2. Entgegen der Auffassung der Rechtsbeschwerde hätte dem Kläger durch das Berufungsgericht nicht Wiedereinsetzung in den vorigen Stand gewährt werden müssen. Denn es ist schon nicht dargelegt (§ 236 Abs. 2 Satz 1 ZPO) und auch sonst nicht ersichtlich (§ 236 Abs. 2 Satz 2 Halbsatz 2 ZPO), dass der Kläger ohne sein Verschulden an der Einhaltung der Frist zur Einlegung der Berufung gehindert gewesen ist.

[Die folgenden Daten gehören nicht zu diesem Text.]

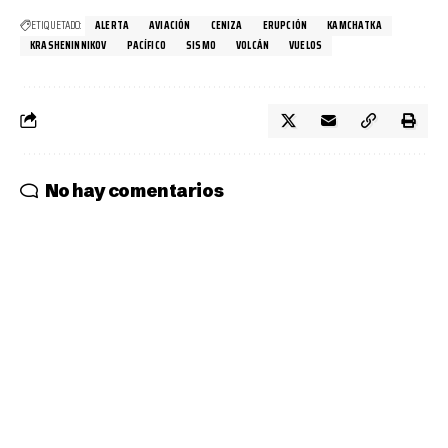
ETIQUETADO:
ALERTA
AVIACIÓN
CENIZA
ERUPCIÓN
KAMCHATKA
KRASHENINNIKOV
PACÍFICO
SISMO
VOLCÁN
VUELOS
No hay comentarios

Vom Rechtsanwalt, an den insoweit hohe Sorgfaltsanforderungen zu stellen sind, wird die Kenntnis des Rechtsmittelsystems der Zivilprozessordnung erwartet. Zugleich ist es seine Aufgabe, alle gesetzlichen Anforderungen an die Zulässigkeit des danach bestimmten Rechtsmittels in eigener Verantwortung zu prüfen und dafür Sorge zu tragen, dass dieses Rechtsmittel innerhalb der jeweils gegebenen Rechtsmittelfrist bei dem zuständigen Gericht eingeht (vgl. BGH, Beschluss vom 11. Januar 2022 – VIII ZB 37/21, NJW-RR 2022, 346 Rn. 9). Die Rechtslage, wonach die Frist zur Einlegung der Berufung mit der Zustellung des amtsgerichtlichen Urteils begonnen hat und die Einlegung der Anhörungsrüge keinen Einfluss auf den Beginn und Lauf dieser prozessualen Frist hatte, war eindeutig (oben II.1.).